I'm going to write a shorter post about this than it deserves, but I have just programmed & posted a simple Bayesian MCMC version of the threshold model for discrete character evolution. This is the same model that is described by Felsenstein (2012) in his recent Am. Nat. paper.

In the quantitative genetic threshold model, we have a discretely valued characteristic that has an underlying quantitative basis, called liability. When the liability exceeds some threshold value, the trait changes state (say, from absence to presence or vice versa). The appeal of this model for analyzing discrete character evolution in the context of the tree is that it is (for many traits) more biologically realistic than a Markov-process model in which characters spontaneously turn on and off; and the probability of turning back on is independent of the time since "off." In addition, it allows us a framework for estimating the correlations between discrete and continuous characters, or between multiple discrete characters - this is just the correlation of their liabilities. For more about this model, I recommend the reference above.

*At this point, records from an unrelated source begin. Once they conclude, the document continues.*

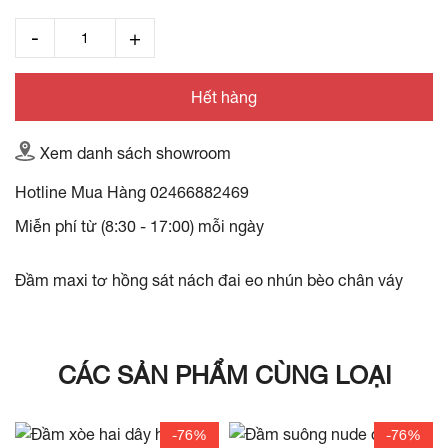
Hết hàng
Xem danh sách showroom
Hotline Mua Hàng
02466882469
Miễn phí từ (8:30 - 17:00) mỗi ngày
Đầm maxi tơ hồng sát nách đai eo nhún bèo chân váy
CÁC SẢN PHẨM CÙNG LOẠI
-76%
-76%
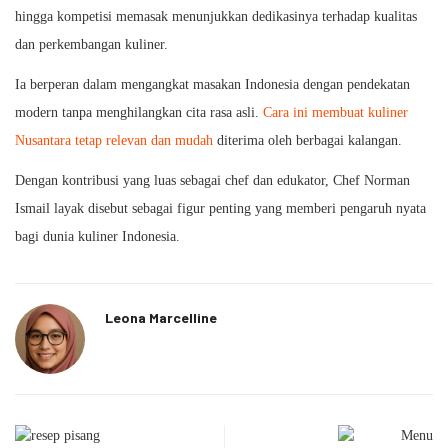
hingga kompetisi memasak menunjukkan dedikasinya terhadap kualitas
dan perkembangan kuliner.
Ia berperan dalam mengangkat masakan Indonesia dengan pendekatan
modern tanpa menghilangkan cita rasa asli.
Cara ini membuat kuliner
Nusantara tetap relevan dan mudah
diterima oleh berbagai kalangan.
Dengan kontribusi yang luas sebagai chef dan edukator, Chef Norman
Ismail layak disebut sebagai figur penting yang memberi pengaruh nyata
bagi dunia kuliner Indonesia.
Leona Marcelline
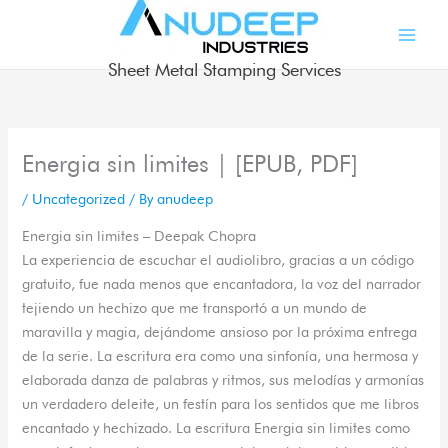
Skip
to
content
Sheet Metal Stamping Services
Energia sin limites | [EPUB, PDF]
/
Uncategorized
/ By
anudeep
Energia sin limites – Deepak Chopra
La experiencia de escuchar el audiolibro, gracias a un código
gratuito, fue nada menos que encantadora, la voz del narrador
tejiendo un hechizo que me transportó a un mundo de
maravilla y magia, dejándome ansioso por la próxima entrega
de la serie. La escritura era como una sinfonía, una hermosa y
elaborada danza de palabras y ritmos, sus melodías y armonías
un verdadero deleite, un festín para los sentidos que me libros
encantado y hechizado. La escritura Energia sin limites como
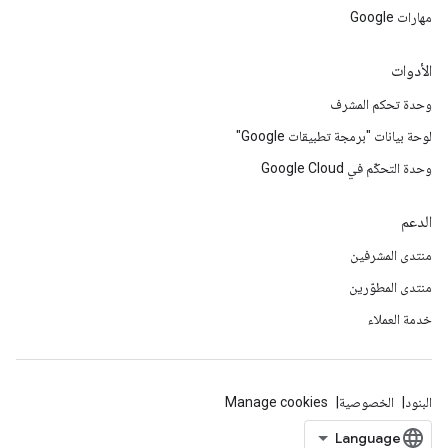
مهارات Google
الأدوات
وحدة تحكم المشرف
لوحة بيانات "برمجة تطبيقات Google"
وحدة التحكّم في Google Cloud
الدعم
منتدى المشرفين
منتدى المطوّرين
خدمة العملاء
البنود
الخصوصية
Manage cookies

Joe has already implemented a version of this model in his stand-alone program Threshml. There are some important differences between his implementation and my Bayesian version in R (threshBayes). These differences mean that parameter estimation will be highly similar, but not the same, between the two methods:

1. In Threshml, Joe uses MCMC to sample the liabilities for tip and internal nodes on the tree, and then computes the MLEs of the Brownian variances & covariances conditioned on the sampled liabilities. In my program, the liabilities, ancestral states at the root, correlation, and Brownian rates are sampled from their joint posterior probability distribution.

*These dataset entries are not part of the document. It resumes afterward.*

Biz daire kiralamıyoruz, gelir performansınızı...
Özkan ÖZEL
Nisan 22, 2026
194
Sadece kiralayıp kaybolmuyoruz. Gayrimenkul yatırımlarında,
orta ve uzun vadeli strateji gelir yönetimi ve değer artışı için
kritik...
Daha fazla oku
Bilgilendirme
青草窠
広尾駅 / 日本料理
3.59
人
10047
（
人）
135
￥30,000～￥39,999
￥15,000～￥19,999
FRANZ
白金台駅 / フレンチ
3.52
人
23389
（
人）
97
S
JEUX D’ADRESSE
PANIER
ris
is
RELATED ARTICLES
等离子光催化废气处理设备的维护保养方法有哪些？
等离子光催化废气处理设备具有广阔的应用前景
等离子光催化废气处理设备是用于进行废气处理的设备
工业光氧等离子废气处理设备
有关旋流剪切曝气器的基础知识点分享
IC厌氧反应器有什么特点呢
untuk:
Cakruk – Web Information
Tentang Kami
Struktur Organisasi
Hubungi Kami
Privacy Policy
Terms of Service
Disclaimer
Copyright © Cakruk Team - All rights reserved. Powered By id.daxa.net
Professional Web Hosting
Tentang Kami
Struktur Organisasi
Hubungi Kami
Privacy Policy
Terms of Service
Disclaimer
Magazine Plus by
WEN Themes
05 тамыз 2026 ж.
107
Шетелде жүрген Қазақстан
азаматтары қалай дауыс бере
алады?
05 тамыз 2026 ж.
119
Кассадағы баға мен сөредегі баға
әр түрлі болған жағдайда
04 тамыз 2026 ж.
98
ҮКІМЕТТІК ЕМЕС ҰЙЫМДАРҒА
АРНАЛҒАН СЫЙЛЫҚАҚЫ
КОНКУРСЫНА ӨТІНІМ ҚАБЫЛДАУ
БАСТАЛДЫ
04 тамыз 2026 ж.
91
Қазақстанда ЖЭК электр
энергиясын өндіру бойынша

2. Because threshBayes is Bayesian, the user can control the prior probability distributions for the different parameters in the model. (Although if these are not supplied the program will try and compute sensible priors.)

3. The function threshBayes outputs the posterior sample, rather than a summary of the parameter estimates. This leaves more for the user to do, but it also means that the user can evaluate convergence & the like using MCMC diagnostics (such as those in the package 'coda').

4. Threshml runs multiple chains and combines the post burn-in results, whereas threshBayes only runs one chain. This doesn't seem to be that important, but if users want to run multiple chains they can do so manually, of course.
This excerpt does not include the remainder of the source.